Wali kota termuda ini juga mengingatkan ada beberapa hal yang harus diperhatikan oleh SPPG dan pihak terkait. Untuk menjamin mutu dan keamanan pangan Program MBG, setiap SPPG diwajibkan menerapkan standar keamanan pangan melalui dua sertifikasi utama. Pertama Sertifikasi Laik Higiene dan Sanitasi (SLHS) dan Sertifikasi Hazard Analysis and Critical Control Point (HACCP). Selanjutnya terkait tugas yayasan atau mitra, harus memperhatikan sarana dan prasarana SPPG. Bahkan sudah ada pedoman dari Badan Gizi Nasional. Tak kalah penting adalah menu yang disajikan untuk MBG. Dimana untuk menu MBG harus disesuaikan dengan Peraturan Menteri Kesehatan. Pemilihan bahan baku harus detail dan layak, serta melakukan rapid test terhadap makanan. Untuk relawan SPPG harus juga sesuai standar dalam melaksanakan tugasnya.
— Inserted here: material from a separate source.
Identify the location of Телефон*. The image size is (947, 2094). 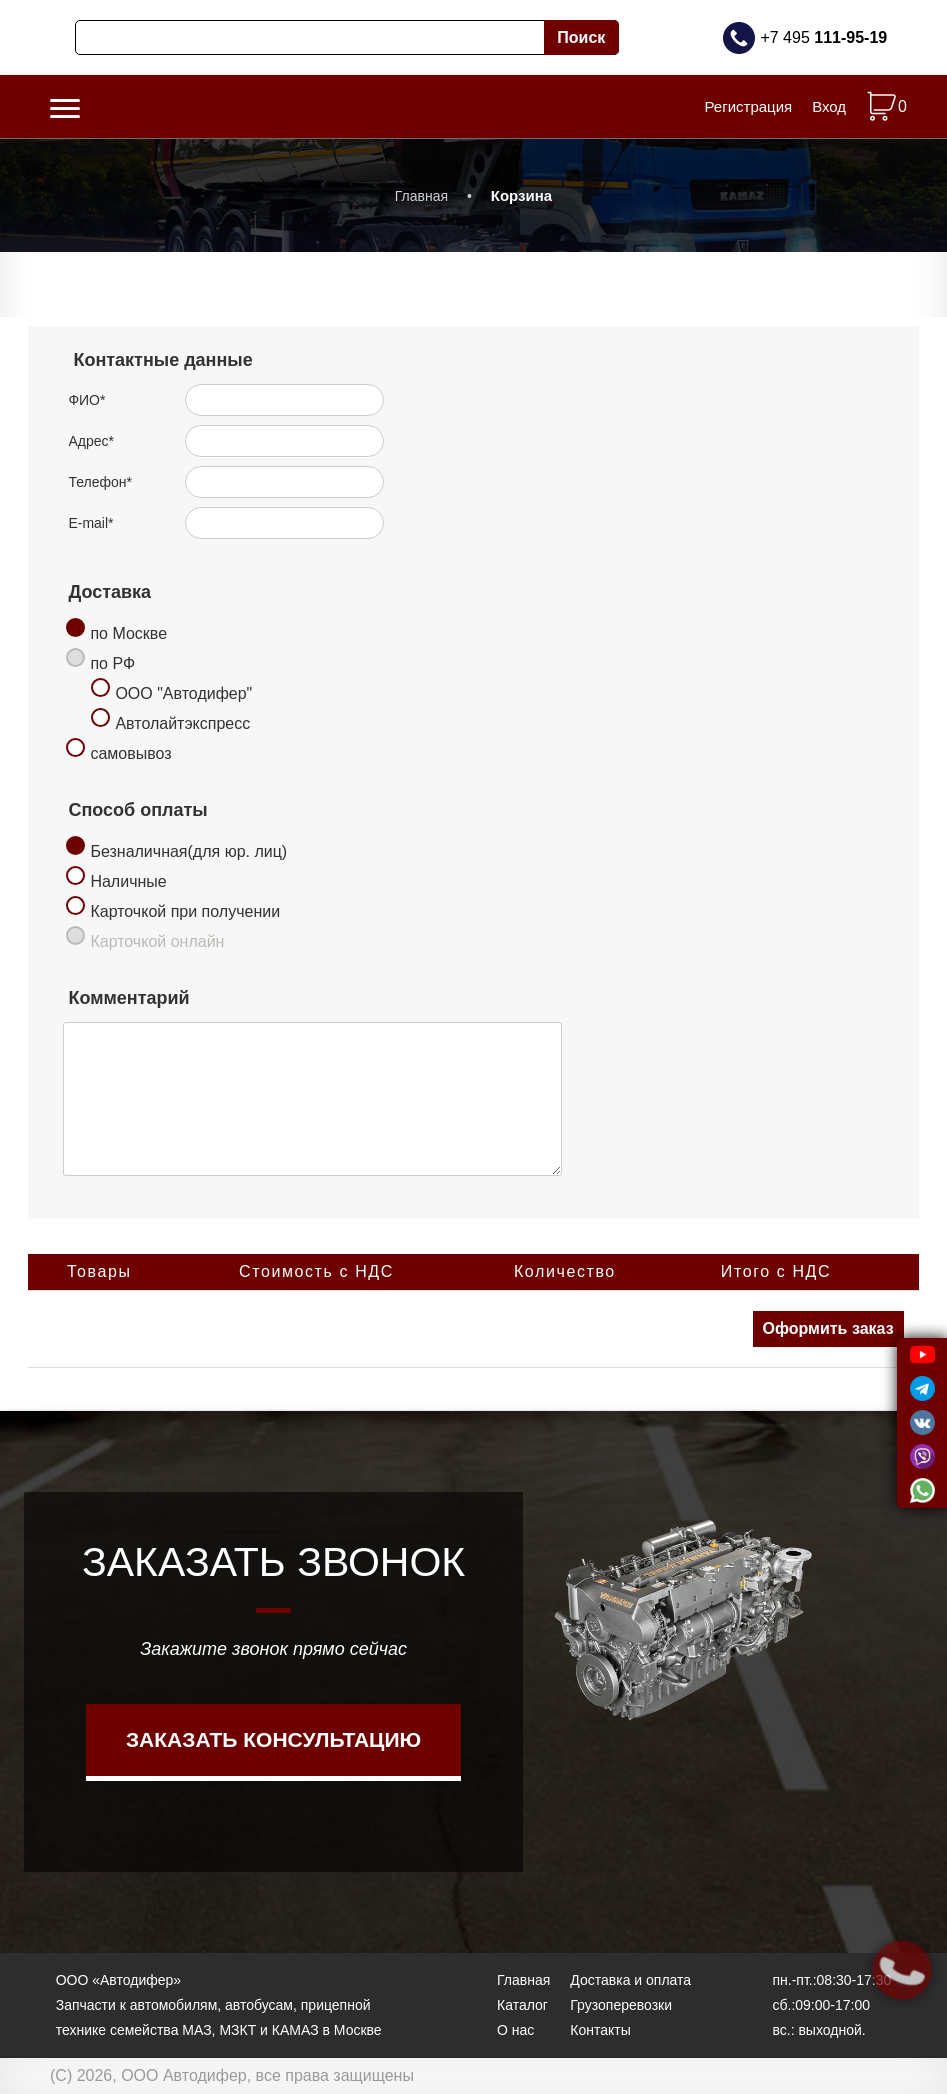
(100, 482).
“Saya yakin disetiap SPPG sudah menakar sesuai dengan kebutuhan gizi. Perlu bagi SPPG memberikan informasi berkaitan dengan angka kecukupan gizi. Kasih juga informasi menu ini dibuat pukul berapa dan baik dikonsumsi sebelum pukul berapa,” ungkapnya.
Mbak Wali menegaskan agar semua pihak terus memperkuat koordinasi dan sinergi. Program ini tujuannya mulia agar kebutuhan gizi anak-anak terpenuhi. Namun apabila sistemnya ada yang tidak pas akhirnya tujuan ini tidak bisa tercapai. “Tetap jaga kuantitas dan kualitas makanan. Jangan menurunkan kualitas dan merugikan penerima manfaat,” tegasnya.
Turut mendampingi, Pj Sekda Endang Kartika Sari, perwakilan Forkopimda, Kepala OPD terkait, Koordinator Wilayah MBG Kota dan Kecamatan, Ketua Yayasan, dan tamu undangan lainnya.